Condition-based Survey

The Lifecycle Approach to Survey

Survey after construction has been on an evolutionary path within the marine and offshore industry via digitalization and the large-scale use of data.  The last 20 years have seen advances in how the surveys are conducted based on the actual condition of the asset and issues specific to vessel types and age, along with the condition of protective coatings, corrosion levels, and equipment-condition monitoring playing a role.
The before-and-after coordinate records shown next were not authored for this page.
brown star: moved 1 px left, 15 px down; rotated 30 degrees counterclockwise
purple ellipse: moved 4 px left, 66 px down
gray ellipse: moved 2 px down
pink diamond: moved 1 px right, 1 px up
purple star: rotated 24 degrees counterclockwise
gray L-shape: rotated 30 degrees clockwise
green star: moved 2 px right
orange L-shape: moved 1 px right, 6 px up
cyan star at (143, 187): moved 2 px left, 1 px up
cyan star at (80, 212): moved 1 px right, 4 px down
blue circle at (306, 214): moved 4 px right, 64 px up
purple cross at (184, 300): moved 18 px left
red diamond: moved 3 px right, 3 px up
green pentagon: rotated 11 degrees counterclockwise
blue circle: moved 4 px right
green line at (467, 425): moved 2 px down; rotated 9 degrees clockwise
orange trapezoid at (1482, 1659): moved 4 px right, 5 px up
Digitalization and the tools used to collect, store, and analyze the mass of data streaming from assets will play a role in improving their integrity and performance with a new lifecycle approach that is more vessel specific, condition-driven, and continuous.  Surveys will be informed by various data-driven approaches, specifically:

  • Structural survey will be guided by historical data compiled from the vessel’s operational profile itself.  Load and damage accumulation exposure based on real-time AIS route and weather data information will help characterize structural risk, with added sensor based systems of varying degrees helping to inform and calibrate the above approaches.  A surveyor will better understand how to survey that vessel, not only based on a prescriptive rule-set but based on the actual vessel history itself. Such information will also factor into advanced survey-planning via the use of drone and robotic technologies. 
  • Machinery surveys will evolve as health monitoring techniques reach new levels of capability and proficiency in the age of smart equipment. Techniques employing comprehensive solutions to real-time health and performance monitoring will become the norm. Such approaches will employ comprehensive solutions involving traditional condition monitoring techniques, as well as both physics-based and analytics-based composite models. The use of data analytics (covering the application machine learning and artificial intelligence), will augment the traditional approaches and help owners better utilize operational data to help diagnose deficient conditions and also provide prognosis the time to take corrective action.  
  • Aiding the survey in all aspects above will be the data infrastructure necessary to put this information at the attending surveyor’s fingertips. Mobile and augmented reality technology will also enable desktop SME support as well as putting the health status and data-driven knowledge into a practical view to help inform the survey execution.